Ах, если бы здесь была мать Полонна! Конечно, она бы узнала ледяную хифанию — опасное порождение магического искусства севера. Но Мерлок не был столь сведущ и начитан, потому лишь презрительно хмыкнул и попытался вынуть кристалл из лап статуи. Однако кристалл не поддавался: каменные когти надежно удерживали его. Раздраженно закусив губу, Мерлок скинул плащ, отцепил от пояса топор и принялся рубить чешуйчатые лапы. Тут же поднялась пыль, полетела крошка.

Как только по скульптуре побежали первые мелкие трещины, ее поверхность сделалась темнее и острый гребень на голове чудовища чуть шевельнулся. Но увлеченный работой Мерлок ничего не заметил. Мгновение спустя перепончатые крылья вздрогнули, туловище напряглось, гигантские легкие втянули в себя воздух, и хифания открыла глаза. Она повела уродливой плоской головой, вытянула шею и закричала.

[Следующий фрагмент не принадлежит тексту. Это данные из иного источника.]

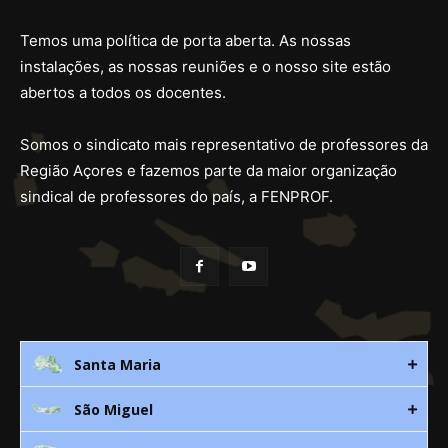
Temos uma política de porta aberta. As nossas
instalações, as nossas reuniões e o nosso site estão
abertos a todos os docentes.
Somos o sindicato mais representativo de professores da
Região Açores e fazemos parte da maior organização
sindical de professores do país, a FENPROF.
Santa Maria
São Miguel
Rua 3. Leandres Chaves, 12C
9580-533 Vila do Porto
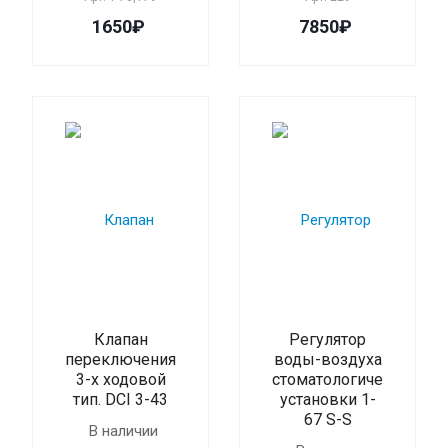
1650₽
7850₽
Клапан
Регулятор
переключения
воды-воздуха
3-х ходовой
стоматологической
тип. DCI 3-43
установки 1-
67 S-S
В наличии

Пол заходил ходуном, и последним, что зафиксировало угасающее сознание рыцаря Мерлока, оказался образ ожившей кошмарной птицы.

Мощно оттолкнувшись от осыпающейся груды камней, она устремилась вверх, пробивая на ходу перекрытия. В ее покореженных передних лапах по-прежнему покоилось Чистое Сердце, Вырвавшись на волю, хифания закричала снова, и от этого крика замок Убарис раскололся, как яичная скорлупа, и стал медленно проваливаться внутрь себя. Рушились древние стены, погребая под собой и живых, и мертвых, падали башни и дозорные вышки. В течение нескольких минут замок, возведение которого потребовало дюжины лет, был превращен в гору бесполезных обломков.

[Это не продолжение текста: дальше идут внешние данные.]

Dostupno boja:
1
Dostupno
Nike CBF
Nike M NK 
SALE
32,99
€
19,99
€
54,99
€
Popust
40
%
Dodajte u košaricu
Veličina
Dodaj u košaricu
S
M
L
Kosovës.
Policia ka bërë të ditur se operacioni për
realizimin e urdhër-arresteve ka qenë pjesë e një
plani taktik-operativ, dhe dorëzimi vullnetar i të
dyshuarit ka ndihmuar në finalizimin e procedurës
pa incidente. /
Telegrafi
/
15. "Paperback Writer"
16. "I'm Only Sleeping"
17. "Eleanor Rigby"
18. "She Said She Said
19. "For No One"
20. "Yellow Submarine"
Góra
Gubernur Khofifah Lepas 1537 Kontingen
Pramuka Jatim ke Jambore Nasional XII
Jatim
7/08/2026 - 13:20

Хифания облетала руины, и ее фасетчатые глаза зорко следили за редкими человечками, уцелевшими в катаклизме. Каменная тварь была в бешенстве: долгие годы она спала мирным сном без сновидений, сберегая порученное ей неоценимое богатство, а какие-то жалкие букашки осмелились потревожить ее! Из пасти чудища вырвалась струя жидкого льда и окатила группу людей, отчаянно пытавшихся спастись бегством. Их фигурки тут же покрылись искрящейся изморосью, замерли и рассыпались в пыль. Испустив победный вопль, хифания полетела дальше — ее ждала короткая, но увлекательная охота.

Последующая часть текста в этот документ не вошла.